# [Problem details]
In the entries below, how many lines contain the string "output"? Respond with the number only.

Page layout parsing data
************

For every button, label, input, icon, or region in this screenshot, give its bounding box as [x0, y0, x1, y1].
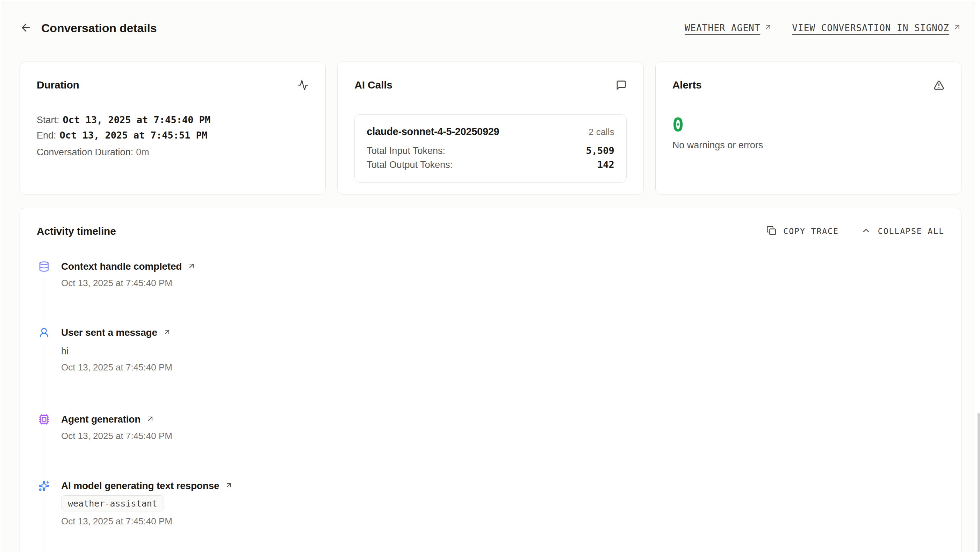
back-button[interactable] [19, 22, 32, 34]
timeline-item-title: User sent a message [61, 327, 157, 338]
scrollbar-thumb[interactable] [978, 413, 980, 552]
timeline-controls: COPY TRACE COLLAPSE ALL [767, 226, 944, 237]
model-row: claude-sonnet-4-5-20250929 2 calls [367, 124, 614, 140]
input-tokens-row: Total Input Tokens: 5,509 [367, 144, 614, 158]
conversation-details-page: Conversation details WEATHER AGENT VIEW … [0, 0, 980, 552]
ai-calls-card-header: AI Calls [355, 77, 626, 93]
model-name: claude-sonnet-4-5-20250929 [367, 124, 499, 139]
duration-card: Duration Start:Oct 13, 2025 at 7:45:40 P… [19, 62, 326, 195]
timeline-connector [44, 430, 45, 476]
timeline-item-context-handle: Context handle completed Oct 13, 2025 at… [37, 260, 944, 326]
alerts-card-title: Alerts [673, 79, 702, 91]
timeline-connector [44, 497, 45, 552]
copy-trace-label: COPY TRACE [783, 227, 838, 236]
timeline-header: Activity timeline COPY TRACE COLLAPSE AL… [37, 223, 944, 239]
header-left: Conversation details [19, 21, 157, 35]
conversation-duration-value: 0m [136, 147, 149, 157]
timeline-item-timestamp: Oct 13, 2025 at 7:45:40 PM [61, 361, 944, 373]
duration-card-header: Duration [37, 77, 309, 93]
arrow-up-right-icon[interactable] [146, 415, 154, 424]
alerts-card: Alerts 0 No warnings or errors [655, 62, 961, 195]
end-row: End:Oct 13, 2025 at 7:45:51 PM [37, 128, 309, 143]
timeline-item-message-body: hi [61, 345, 944, 357]
weather-agent-link-label: WEATHER AGENT [685, 23, 760, 33]
chevron-up-icon [861, 226, 871, 237]
start-value: Oct 13, 2025 at 7:45:40 PM [63, 114, 211, 125]
output-tokens-label: Total Output Tokens: [367, 158, 453, 172]
copy-trace-button[interactable]: COPY TRACE [767, 226, 838, 237]
collapse-all-label: COLLAPSE ALL [878, 227, 944, 236]
cpu-icon [38, 414, 49, 425]
timeline-connector [44, 343, 45, 409]
agent-name-badge: weather-assistant [61, 495, 164, 511]
timeline-item-user-message: User sent a message hi Oct 13, 2025 at 7… [37, 326, 944, 413]
view-conversation-signoz-link[interactable]: VIEW CONVERSATION IN SIGNOZ [792, 23, 961, 34]
conversation-duration-label: Conversation Duration: [37, 147, 133, 157]
end-label: End: [37, 130, 56, 140]
app-frame: Conversation details WEATHER AGENT VIEW … [2, 2, 975, 552]
stat-cards-row: Duration Start:Oct 13, 2025 at 7:45:40 P… [19, 62, 961, 195]
start-row: Start:Oct 13, 2025 at 7:45:40 PM [37, 112, 309, 128]
output-tokens-value: 142 [597, 158, 614, 172]
timeline-item-title-row: User sent a message [61, 326, 944, 339]
timeline-item-timestamp: Oct 13, 2025 at 7:45:40 PM [61, 429, 944, 442]
timeline-title: Activity timeline [37, 225, 116, 237]
timeline-list: Context handle completed Oct 13, 2025 at… [37, 260, 944, 528]
view-conversation-link-label: VIEW CONVERSATION IN SIGNOZ [792, 23, 949, 33]
collapse-all-button[interactable]: COLLAPSE ALL [861, 226, 944, 237]
timeline-item-title: Agent generation [61, 414, 140, 425]
timeline-item-ai-text-response: AI model generating text response weathe… [37, 479, 944, 528]
arrow-left-icon [20, 22, 32, 35]
model-usage-box: claude-sonnet-4-5-20250929 2 calls Total… [355, 114, 626, 183]
duration-card-title: Duration [37, 79, 80, 91]
duration-rows: Start:Oct 13, 2025 at 7:45:40 PM End:Oct… [37, 112, 309, 160]
timeline-item-badge-row: weather-assistant [61, 495, 944, 511]
timeline-item-agent-generation: Agent generation Oct 13, 2025 at 7:45:40… [37, 413, 944, 479]
activity-icon [298, 80, 309, 91]
database-icon [38, 261, 49, 272]
timeline-item-title-row: Context handle completed [61, 260, 944, 273]
arrow-up-right-icon[interactable] [187, 262, 196, 271]
copy-icon [767, 226, 776, 237]
header-links: WEATHER AGENT VIEW CONVERSATION IN SIGNO… [685, 23, 961, 34]
page-title: Conversation details [41, 21, 157, 35]
sparkles-icon [38, 480, 49, 491]
timeline-item-title: Context handle completed [61, 261, 182, 272]
page-header: Conversation details WEATHER AGENT VIEW … [19, 20, 961, 36]
output-tokens-row: Total Output Tokens: 142 [367, 158, 614, 172]
alert-triangle-icon [934, 80, 944, 91]
arrow-up-right-icon[interactable] [225, 481, 233, 491]
model-calls-count: 2 calls [589, 124, 614, 140]
input-tokens-label: Total Input Tokens: [367, 144, 445, 158]
start-label: Start: [37, 115, 59, 125]
ai-calls-card-title: AI Calls [355, 79, 392, 91]
weather-agent-link[interactable]: WEATHER AGENT [685, 23, 773, 34]
external-link-icon [764, 23, 772, 34]
message-square-icon [616, 80, 627, 91]
timeline-item-timestamp: Oct 13, 2025 at 7:45:40 PM [61, 277, 944, 289]
ai-calls-card: AI Calls claude-sonnet-4-5-20250929 2 ca… [337, 62, 643, 195]
alerts-message: No warnings or errors [673, 139, 944, 152]
timeline-item-title: AI model generating text response [61, 480, 219, 491]
user-icon [38, 327, 49, 338]
arrow-up-right-icon[interactable] [163, 328, 171, 338]
activity-timeline-card: Activity timeline COPY TRACE COLLAPSE AL… [19, 208, 961, 552]
timeline-connector [44, 278, 45, 322]
timeline-item-title-row: AI model generating text response [61, 479, 944, 493]
end-value: Oct 13, 2025 at 7:45:51 PM [60, 130, 208, 140]
external-link-icon [953, 23, 961, 34]
timeline-item-title-row: Agent generation [61, 413, 944, 426]
alerts-card-header: Alerts [673, 77, 944, 93]
conversation-duration-row: Conversation Duration:0m [37, 144, 309, 160]
input-tokens-value: 5,509 [586, 144, 614, 158]
alerts-count: 0 [673, 115, 944, 135]
timeline-item-timestamp: Oct 13, 2025 at 7:45:40 PM [61, 515, 944, 528]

************

# [Expected answer]
3